To be sure, violence against journalists in Iguala, and in Mexico more broadly, is not a new phenomenon, as CPJ has documented. Morrugares himself survived a 2016 attempt on his life when unknown gunmen shot at his car as he was driving with his wife, according to news reports. After that incident, the journalist fled Iguala for Mexico City. He received his bodyguard through the Federal Mechanism for the Protection of Human Rights Defenders and Journalists, a national program which provides protection measures like panic buttons, police accompaniment, and monitoring to reporters and human rights workers. According to news reports, Morrugares had returned to Iguala under police protection just one month before his death.
Omar Bello Pineda, a journalist from Guerrero and spokesman for the Mexican Association of Displaced and Attacked Journalists, told CPJ via phone that Morrugares had been threatened two months before his death in a Facebook video allegedly posted by a criminal gang; his association tweeted on August 2 that Morrugares was named on a so-called “narcomanta,” a banner criminal gangs use to send messages to the public, rivals, and authorities. CPJ has been unable to determine what, if any, of Morrugares’ reporting may have drawn the attention of his assailants. But his death appears to have been the opening salvo in a new wave of violence and threats, local journalists told CPJ.
“After Pablo’s murder, they started threatening us. The gangs here are angry. They don’t want us to report on the things that are happening here,” said the journalist who now only uses official sources.
“The truth is that we feel very unsafe here,” he added. “I fear that they will kill another reporter.”
On October 13, Iguala journalists published a letter in their news outlets addressed to Mexico’s president, federal attorney general, the governor of Guerrero, other authorities, and human rights groups – including CPJ – and the “Mexican people.” In it, they denounced the threats in detail and demanded protection. “Above everything, we urgently ask the security and justice authorities that they guarantee the exercise of journalism and prevent another reporter from being killed,” the letter said.

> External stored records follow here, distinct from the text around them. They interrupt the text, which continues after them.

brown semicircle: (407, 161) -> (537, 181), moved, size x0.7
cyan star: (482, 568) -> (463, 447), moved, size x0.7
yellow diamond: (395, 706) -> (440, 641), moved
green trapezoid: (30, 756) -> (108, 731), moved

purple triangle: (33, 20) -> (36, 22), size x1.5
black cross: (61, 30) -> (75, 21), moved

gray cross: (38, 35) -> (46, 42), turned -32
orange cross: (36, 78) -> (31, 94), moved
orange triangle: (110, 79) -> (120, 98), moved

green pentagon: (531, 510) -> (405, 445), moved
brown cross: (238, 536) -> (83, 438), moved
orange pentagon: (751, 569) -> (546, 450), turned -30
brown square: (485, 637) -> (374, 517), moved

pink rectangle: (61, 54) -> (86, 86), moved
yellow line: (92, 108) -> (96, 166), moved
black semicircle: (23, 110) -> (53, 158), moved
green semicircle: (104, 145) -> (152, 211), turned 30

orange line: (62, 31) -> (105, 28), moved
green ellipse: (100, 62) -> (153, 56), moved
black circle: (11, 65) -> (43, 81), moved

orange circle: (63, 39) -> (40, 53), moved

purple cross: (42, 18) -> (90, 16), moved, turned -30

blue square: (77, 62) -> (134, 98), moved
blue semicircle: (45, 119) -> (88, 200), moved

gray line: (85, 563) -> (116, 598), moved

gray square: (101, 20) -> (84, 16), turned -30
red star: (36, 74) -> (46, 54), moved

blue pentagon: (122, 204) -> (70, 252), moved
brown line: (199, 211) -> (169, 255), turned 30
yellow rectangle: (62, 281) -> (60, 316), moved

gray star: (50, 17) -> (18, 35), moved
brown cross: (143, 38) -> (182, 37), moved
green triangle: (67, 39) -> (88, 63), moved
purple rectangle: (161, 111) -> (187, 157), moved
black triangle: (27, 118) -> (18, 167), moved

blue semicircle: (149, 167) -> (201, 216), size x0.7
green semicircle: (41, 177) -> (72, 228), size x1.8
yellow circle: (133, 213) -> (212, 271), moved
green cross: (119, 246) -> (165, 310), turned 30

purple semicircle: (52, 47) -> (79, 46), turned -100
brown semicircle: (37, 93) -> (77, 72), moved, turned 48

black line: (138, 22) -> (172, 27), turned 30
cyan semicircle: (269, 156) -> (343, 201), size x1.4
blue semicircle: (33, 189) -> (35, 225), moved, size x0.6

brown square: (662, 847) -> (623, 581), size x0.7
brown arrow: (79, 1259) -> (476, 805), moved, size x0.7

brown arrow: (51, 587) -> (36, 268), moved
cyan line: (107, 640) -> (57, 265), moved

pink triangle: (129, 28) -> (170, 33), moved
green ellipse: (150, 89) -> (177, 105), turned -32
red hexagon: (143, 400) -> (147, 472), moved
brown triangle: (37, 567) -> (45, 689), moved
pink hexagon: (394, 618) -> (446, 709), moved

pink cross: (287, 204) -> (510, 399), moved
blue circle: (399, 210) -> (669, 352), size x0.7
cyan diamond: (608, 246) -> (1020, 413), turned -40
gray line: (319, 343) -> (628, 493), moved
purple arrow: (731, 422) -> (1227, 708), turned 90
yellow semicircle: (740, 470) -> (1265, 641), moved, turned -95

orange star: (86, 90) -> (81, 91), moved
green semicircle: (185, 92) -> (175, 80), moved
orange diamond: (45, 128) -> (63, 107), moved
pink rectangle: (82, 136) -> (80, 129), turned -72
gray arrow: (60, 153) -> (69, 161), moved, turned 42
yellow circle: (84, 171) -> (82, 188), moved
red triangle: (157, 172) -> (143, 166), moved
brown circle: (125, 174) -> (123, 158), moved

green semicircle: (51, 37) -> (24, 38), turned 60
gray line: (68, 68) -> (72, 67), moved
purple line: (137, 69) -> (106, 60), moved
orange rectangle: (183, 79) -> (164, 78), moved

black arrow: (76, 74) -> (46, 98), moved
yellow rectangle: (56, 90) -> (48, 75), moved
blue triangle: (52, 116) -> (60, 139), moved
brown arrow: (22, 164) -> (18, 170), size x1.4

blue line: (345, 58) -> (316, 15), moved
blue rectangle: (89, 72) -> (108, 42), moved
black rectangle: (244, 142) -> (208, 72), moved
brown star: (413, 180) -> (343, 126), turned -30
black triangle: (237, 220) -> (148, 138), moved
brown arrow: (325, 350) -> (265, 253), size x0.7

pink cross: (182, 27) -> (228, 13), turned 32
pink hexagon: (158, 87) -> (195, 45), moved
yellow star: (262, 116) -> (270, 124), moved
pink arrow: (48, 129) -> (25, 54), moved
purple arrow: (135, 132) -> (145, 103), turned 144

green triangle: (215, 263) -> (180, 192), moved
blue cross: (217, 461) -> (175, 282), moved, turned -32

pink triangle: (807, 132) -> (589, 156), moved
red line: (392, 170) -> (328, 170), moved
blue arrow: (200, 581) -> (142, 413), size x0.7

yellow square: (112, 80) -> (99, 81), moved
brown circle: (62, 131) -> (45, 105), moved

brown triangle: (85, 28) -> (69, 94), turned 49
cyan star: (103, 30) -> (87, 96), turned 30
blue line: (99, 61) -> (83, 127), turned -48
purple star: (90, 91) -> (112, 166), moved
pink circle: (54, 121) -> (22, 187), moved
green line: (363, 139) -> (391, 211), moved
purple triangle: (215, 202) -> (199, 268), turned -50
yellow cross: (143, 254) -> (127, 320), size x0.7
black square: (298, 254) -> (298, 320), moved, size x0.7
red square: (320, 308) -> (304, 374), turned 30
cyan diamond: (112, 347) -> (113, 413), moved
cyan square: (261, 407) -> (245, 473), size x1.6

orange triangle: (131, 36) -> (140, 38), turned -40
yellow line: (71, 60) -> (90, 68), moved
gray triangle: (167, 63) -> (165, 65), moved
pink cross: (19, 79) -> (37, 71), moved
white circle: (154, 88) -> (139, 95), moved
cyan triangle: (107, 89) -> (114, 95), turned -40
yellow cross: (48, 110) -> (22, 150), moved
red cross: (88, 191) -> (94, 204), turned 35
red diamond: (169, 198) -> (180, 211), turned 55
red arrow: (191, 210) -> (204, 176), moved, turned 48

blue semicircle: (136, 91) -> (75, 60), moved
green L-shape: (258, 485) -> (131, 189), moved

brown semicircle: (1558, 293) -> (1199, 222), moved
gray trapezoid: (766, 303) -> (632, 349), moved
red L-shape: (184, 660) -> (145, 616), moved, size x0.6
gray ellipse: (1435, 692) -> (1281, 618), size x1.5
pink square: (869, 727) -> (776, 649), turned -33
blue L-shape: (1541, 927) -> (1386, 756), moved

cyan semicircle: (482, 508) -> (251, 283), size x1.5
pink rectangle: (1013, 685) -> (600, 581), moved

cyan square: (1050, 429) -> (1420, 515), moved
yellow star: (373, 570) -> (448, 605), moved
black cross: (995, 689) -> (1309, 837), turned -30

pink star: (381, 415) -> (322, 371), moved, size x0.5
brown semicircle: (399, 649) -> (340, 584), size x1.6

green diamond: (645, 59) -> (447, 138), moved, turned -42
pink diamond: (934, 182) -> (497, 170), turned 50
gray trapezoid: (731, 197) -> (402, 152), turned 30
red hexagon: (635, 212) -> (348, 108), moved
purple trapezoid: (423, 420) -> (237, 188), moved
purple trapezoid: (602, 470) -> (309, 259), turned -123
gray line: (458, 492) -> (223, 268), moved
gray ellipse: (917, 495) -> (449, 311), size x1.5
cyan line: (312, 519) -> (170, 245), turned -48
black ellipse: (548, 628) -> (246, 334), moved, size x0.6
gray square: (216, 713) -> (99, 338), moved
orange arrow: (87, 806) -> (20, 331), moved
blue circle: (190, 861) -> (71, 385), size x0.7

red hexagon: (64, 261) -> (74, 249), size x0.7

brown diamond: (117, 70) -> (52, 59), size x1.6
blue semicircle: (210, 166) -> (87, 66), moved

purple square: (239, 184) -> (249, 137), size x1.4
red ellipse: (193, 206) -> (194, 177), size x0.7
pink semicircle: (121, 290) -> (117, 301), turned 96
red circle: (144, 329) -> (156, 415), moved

Mexican federal authorities responded to the crisis by incorporating at least four reporters in the federal mechanism, according to an official with the program who asked to remain anonymous as he was not authorized to publicly comment on the matter. All four have been relocated, he said, in addition to other protective measures.
On November 3, federal, Guerrero state, and Iguala municipal authorities met with several dozen Iguala journalists at the municipal headquarters. During the meeting, in which CPJ participated, authorities committed to opening a permanent dialogue with local reporters and implementing protocols to guarantee the safety of reporters, such as a local office to field complaints of threats to press freedom.
CPJ made several phone calls to Guerrero state and Iguala municipal authorities for comment, but no one picked up.
Among the threats, a third anonymous reporter told CPJ, were messages asking if the journalists truly believed the authorities would keep them safe.
“We don’t trust the municipal authorities at all,” said that reporter, who has also fled the city. “Municipal police have often been very aggressive with journalists in Iguala. They have accused us of spying for the gangs, pointed guns at us. We’ve heard from the state authorities that they would help us before, but they then disappear and do nothing.”